Excessive daytime sleepiness (EDS) becomes a chronic problem in 34% of stroke survivors and can significantly affect a stroke survivor’s daytime functional performance [33]. EDS can increase the frequency of falls through several different mechanisms [34]. For example, for healthy mobilisation and balance coordination, there must be effective integration of visual, vestibular, and proprioceptive senses [35]. This requires a high level of attention which can be lacking in those suffering from EDS [35].

Other explanations postulated for the association between fatigue and falls is the presence of other underlying health conditions such as anaemia [36]. Anaemia is relatively common among stroke survivors with prevalence ranging from 15 to 30% of individuals [37]. A recent systematic review and meta-analysis demonstrated an association between anaemia and poor outcomes in stroke survivors [38]. Research has also demonstrated a relationship between falls during hospitalisation in older patients and the presence of anaemia [36]. Anaemia can lead to weakness, fatigue and limitations to activity [36] which may explain the increased risk of falls.

It is interesting to note that alcohol consumption did not affect the risk of falling in our cohort of stoke survivors.

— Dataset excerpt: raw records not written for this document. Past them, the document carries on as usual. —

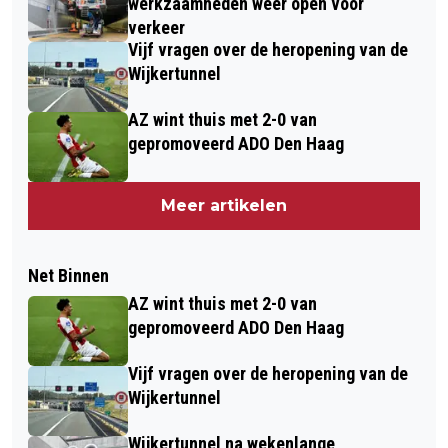
werkzaamheden weer open voor
verkeer
Vijf vragen over de heropening van de
Wijkertunnel
AZ wint thuis met 2-0 van
gepromoveerd ADO Den Haag
Meer artikelen
Net Binnen
AZ wint thuis met 2-0 van
gepromoveerd ADO Den Haag
Vijf vragen over de heropening van de
Wijkertunnel
Wijkertunnel na wekenlange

One possible explanation for this finding is that risky consumption of alcohol was low, only 15% of the sample, and as such there may be an insufficient number of risky consumers of alcohol to result in statically significant findings.

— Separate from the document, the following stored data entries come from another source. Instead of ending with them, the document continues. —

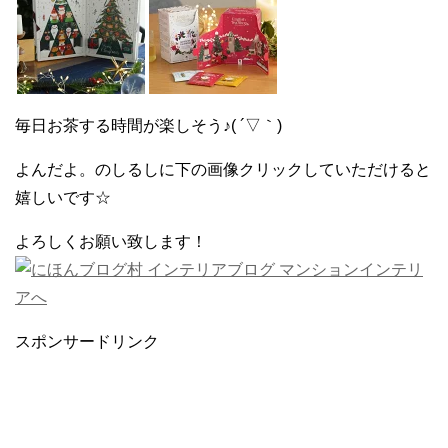
毎日お茶する時間が楽しそう♪( ´▽｀)
よんだよ。のしるしに下の画像クリックしていただけると
嬉しいです☆
よろしくお願い致します！
スポンサードリンク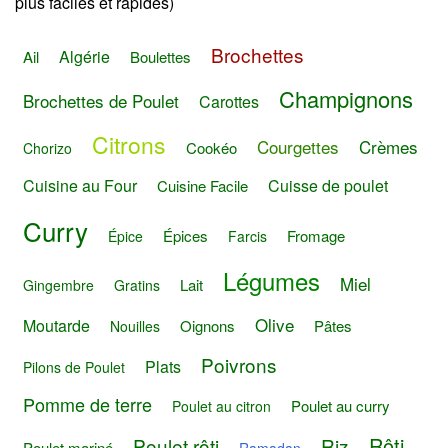
plus faciles et rapides)
Brochettes
Algérie
Ail
Boulettes
Champignons
Brochettes de Poulet
Carottes
Citrons
Courgettes
Crèmes
Cookéo
Chorizo
Cuisine au Four
Cuisse de poulet
Cuisine Facile
Curry
Épices
Fromage
Épice
Farcis
Légumes
Miel
Lait
Gingembre
Gratins
Olive
Moutarde
Oignons
Pâtes
Nouilles
Poivrons
Plats
Pilons de Poulet
Pomme de terre
Poulet au curry
Poulet au citron
Rôti
Poulet rôti
Riz
Poulet mariné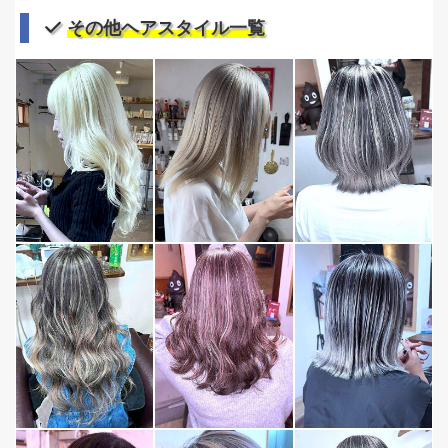
その他ヘアスタイル一覧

This research has highlighted the significant relationship between fatigue and falls in stroke survivors. Due to the many long-term consequences of falls in this demographic, identifying and measuring fatigue should be considered in all fall risk assessments. Management of fatigue in stoke survivors should be the focus of future research, as this may contribute to fall prevention. Unfortunately, evidence-based pharmacological treatment options for treating fatigue in neurological conditions such as stroke are scarce [39]. There are some promising non-pharmaceutical treatments, but more research is needed to determine if these treatments also reduce the risk of falls. Non-pharmacological strategies such as mindfulness-based stress reduction [40], yoga, exercise training and cognitive rehabilitation [41] have shown to be effective in treating fatigue resulting from neurological diseases. But again, more research is needed to determine if these fatigue interventions also impact falls and risk of falling.

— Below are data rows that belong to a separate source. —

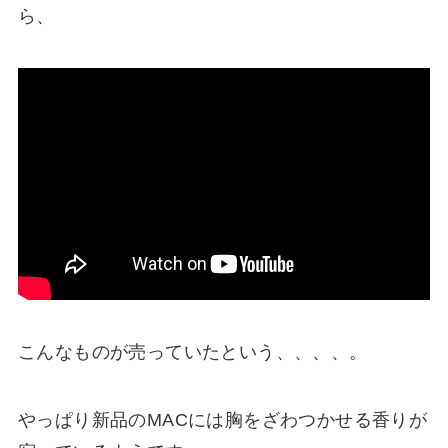
ら、
こんなものが売っていたという、、、、。
やっぱり新品のMACには胸をざわつかせる香りが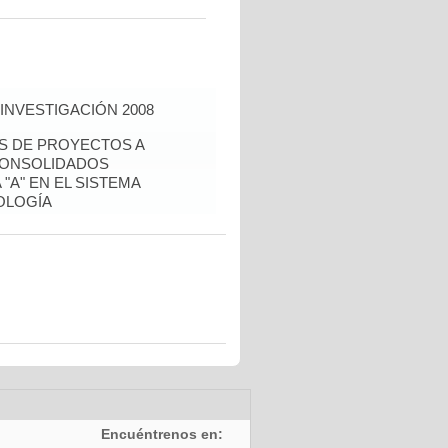
INVESTIGACIÓN 2008
ÉS DE PROYECTOS A
CONSOLIDADOS
"A" EN EL SISTEMA
OLOGÍA
Encuéntrenos en: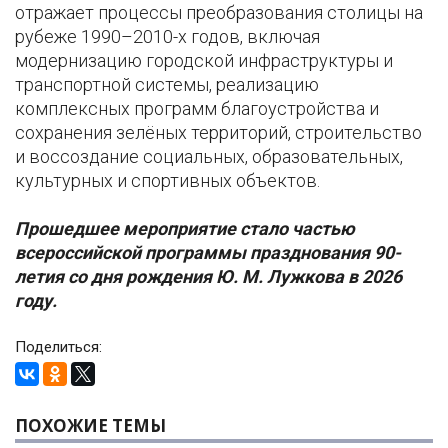
отражает процессы преобразования столицы на
рубеже 1990–2010-х годов, включая
модернизацию городской инфраструктуры и
транспортной системы, реализацию
комплексных программ благоустройства и
сохранения зелёных территорий, строительство
и воссоздание социальных, образовательных,
культурных и спортивных объектов.
Прошедшее мероприятие стало частью
всероссийской программы празднования 90-
летия со дня рождения Ю. М. Лужкова в 2026
году.
Поделиться:
ПОХОЖИЕ ТЕМЫ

This study has utilised widely used, validated instruments to measure key variables used in our analyses and is nested within the largest ongoing cohort study of healthy ageing in the Southern Hemisphere. However, there are some limitations which need to be taken into consideration when interpreting these findings. The cohort data are based on respondents' self-reporting and may have the potential for recall bias. Additionally, the limited information about the type and severity of stroke may impact these results. Although several studies have validated the MFIS-5 instrument in Multiple Sclerosis populations, there has been no such validation of the instrument in stroke populations. However, D’Souza [24], in her review of the MFIS-5 instrument, stated that she found it useful in her assessment of patients with conditions in which fatigue is a dominant symptom, such as stroke [24]. Note also that Larson [42] states that the MFIS-5 does have some limitations when interpreting the scores, particularly when trying to interpret what a change in score means [42].

Conclusion

This study found a significant, positive association between risk of falls and fatigue among older Australian stroke survivors. Accurate detection and management of fatigue may help reduce the risk of falls in stoke survivors and should be the focus of future research.